Deconstructing the barriers to credit

1) A majority of the SMEs seeking loans are left out of the formal sector simply because of their inability to prove their creditworthiness. This is on account of many reasons – a lack of detailed and audited financial statements and investments, bad Cibil scores, and a lack of adherence to regulatory procedures and compliances.

2) For those micro or small businesses that do qualify for a bank loan, availing one is a complicated and long-drawn process. Firstly, because business loan sanctioning decisions are based on analysis of a large number of data points, with information frequently sought which extends to over 100 pages. For small businesses, furnishing such detailed information is a major struggle.

3) Individual banks and NBFCs have their own and unique set of preferences on which they sanction business loans. In other words, there is no standard industry-wide process or risk appetite that would streamline flow of credit to small businesses.

These two factors have resulted in the emergence of a class of intermediaries in the MSME loan market, to whom borrowers reach out for financial aid. These intermediaries typically include chartered accountants, direct loan agents, wealth managers or financial advisors, and they help MSMEs navigate the tortuous loan-seeking process.

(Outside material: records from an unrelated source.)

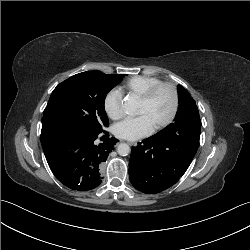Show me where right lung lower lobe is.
Returning a JSON list of instances; mask_svg holds the SVG:
<instances>
[{"label": "right lung lower lobe", "instance_id": "98d812e1", "mask_svg": "<svg viewBox=\"0 0 250 250\" xmlns=\"http://www.w3.org/2000/svg\"><path fill=\"white\" fill-rule=\"evenodd\" d=\"M99 134L72 127H55L41 132L48 165L65 186L86 191L101 184L102 163L118 140L112 137L96 145L94 141Z\"/></svg>", "mask_w": 250, "mask_h": 250}]
</instances>
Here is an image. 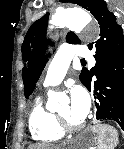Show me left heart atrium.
I'll use <instances>...</instances> for the list:
<instances>
[{
    "mask_svg": "<svg viewBox=\"0 0 124 149\" xmlns=\"http://www.w3.org/2000/svg\"><path fill=\"white\" fill-rule=\"evenodd\" d=\"M90 97L81 86H75L70 91V112L72 117L84 120L90 111Z\"/></svg>",
    "mask_w": 124,
    "mask_h": 149,
    "instance_id": "obj_1",
    "label": "left heart atrium"
}]
</instances>
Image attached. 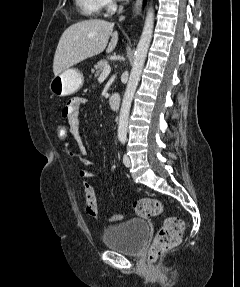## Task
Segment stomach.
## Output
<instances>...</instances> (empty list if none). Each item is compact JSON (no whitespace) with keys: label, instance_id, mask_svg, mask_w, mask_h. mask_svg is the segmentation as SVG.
Wrapping results in <instances>:
<instances>
[{"label":"stomach","instance_id":"0dacf381","mask_svg":"<svg viewBox=\"0 0 240 287\" xmlns=\"http://www.w3.org/2000/svg\"><path fill=\"white\" fill-rule=\"evenodd\" d=\"M83 83L82 72L75 68H68L51 79L49 90L57 97L68 96L77 92Z\"/></svg>","mask_w":240,"mask_h":287}]
</instances>
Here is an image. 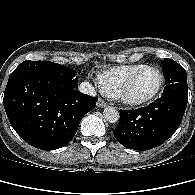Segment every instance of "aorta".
Wrapping results in <instances>:
<instances>
[{
	"mask_svg": "<svg viewBox=\"0 0 195 195\" xmlns=\"http://www.w3.org/2000/svg\"><path fill=\"white\" fill-rule=\"evenodd\" d=\"M103 117L109 123H116L120 115L115 107H106L103 111Z\"/></svg>",
	"mask_w": 195,
	"mask_h": 195,
	"instance_id": "1",
	"label": "aorta"
}]
</instances>
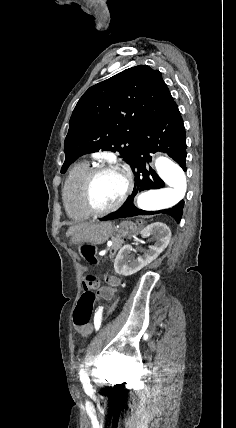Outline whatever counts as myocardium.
I'll use <instances>...</instances> for the list:
<instances>
[{
    "label": "myocardium",
    "mask_w": 236,
    "mask_h": 428,
    "mask_svg": "<svg viewBox=\"0 0 236 428\" xmlns=\"http://www.w3.org/2000/svg\"><path fill=\"white\" fill-rule=\"evenodd\" d=\"M113 169L121 170L124 173L127 181L126 191L122 196V198L117 203L107 207H100L96 205L95 202L93 201L92 194H91L92 184L98 175H100L105 171L113 170ZM134 187H135V183H134L133 172L126 163L116 162V161L101 163L91 168L82 182V185H81L82 203L84 207L94 215L111 213L120 209L127 202V200L133 194Z\"/></svg>",
    "instance_id": "myocardium-1"
}]
</instances>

Although these intermediaries are skilled and add tremendous value to their MSME clients in the form of submitting detailed loan applications with the correct lender(s), they are equally handicapped by the credit assessment or approval processes inside the lenders; which are manual and inefficient. This last factor partly explains the miniscule share of the formal sector in meeting the MSME credit demand.

The IFC report in a recommendation, urges the banks and other formal credit suppliers to explore collaboration with fintech firms focused on MSME lending. These collaborations can be in multiple dimensions, explained below.

The rise of MSME-focused fintech firms

The MSME-focused online lenders are aware of the rigmarole of the traditional credit underwriting process and have developed cutting-edge tech-enabled processes to bridge these gaps.

A recent Bloomberg article reported that over 15 online lenders are active in India today; these include direct lenders who are essentially tech-enabled NBFCs, and marketplaces that connect loan seekers to a group of lenders. A July 2018 report by Boston Consulting Group pegged the digital lending itself in the next five years to be a $1 trillion opportunity in India. While a majority of these are focused largely on personal or consumer loans, a handful have found a niche in MSME credit.

A few of these players take up credit underwriting, and thus reduce bank risk, while others offer their technology solutions to financial institutions in order to streamline the latter’s credit assessment process. Taken together, these fintech companies are spearheading a substantial transformation of credit flow to the MSMEs.

A tech-enabled revamp of the traditional credit underwriting process can itself go a long way in bridging the MSME credit demand-supply gap.

The MSMEs are a key engine of India’s economy; they contribute nearly a third of our GDP, and employ a tenth of the country’s population. They also account for 45 per cent of India’s exports. Cash and credit flow is the fuel that keeps this economic engine running, and there is a massive opportunity for the formal lending sector to collaborate with India’s nascent fintech industry to increase credit flow to these small businesses, resulting in a win-win for all stakeholders.

With India’s MSME sector touted to have a huge unmet demand for credit estimated at approximately $200 billion, according to a newspaper report, it is time to create an ecosystem that credit can thrive in.

The writers, Lucas Bianchi and Gaurav Anand, are co-founders of Namaste Credit, an online credit assessment platform for MSMEs.